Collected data
*****
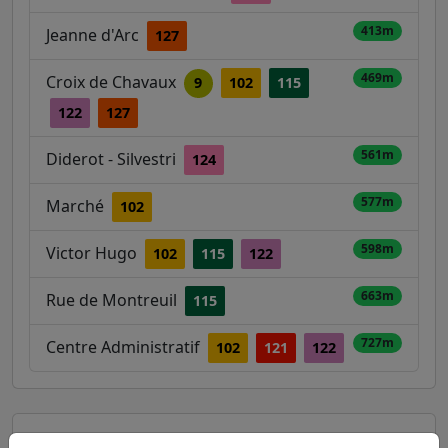
413m
Jeanne d'Arc
127
469m
Croix de Chavaux
9
102
115
122
127
561m
Diderot - Silvestri
124
577m
Marché
102
598m
Victor Hugo
102
115
122
663m
Rue de Montreuil
115
727m
Centre Administratif
102
121
122
Autres lignes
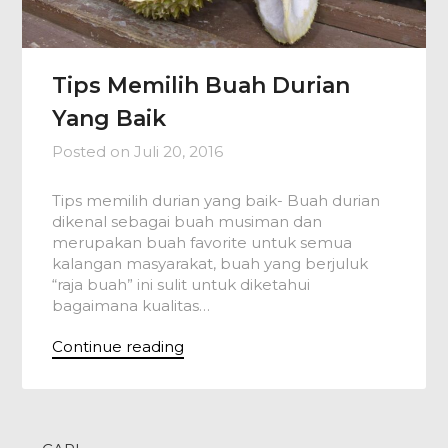
Tips Memilih Buah Durian
Yang Baik
Posted on
Juli 20, 2016
Tips memilih durian yang baik- Buah durian
dikenal sebagai buah musiman dan
merupakan buah favorite untuk semua
kalangan masyarakat, buah yang berjuluk
“raja buah” ini sulit untuk diketahui
bagaimana kualitas…
Continue reading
*****
Exercise:
Exactly the lines from the top of the entries through the line with "Tips memilih durian yang baik- Buah durian", inclusive, must be given again, with every picture omitted.

Task output:
413m
Jeanne d'Arc
127
469m
Croix de Chavaux
9
102
115
122
127
561m
Diderot - Silvestri
124
577m
Marché
102
598m
Victor Hugo
102
115
122
663m
Rue de Montreuil
115
727m
Centre Administratif
102
121
122
Autres lignes
Tips Memilih Buah Durian
Yang Baik
Posted on
Juli 20, 2016
Tips memilih durian yang baik- Buah durian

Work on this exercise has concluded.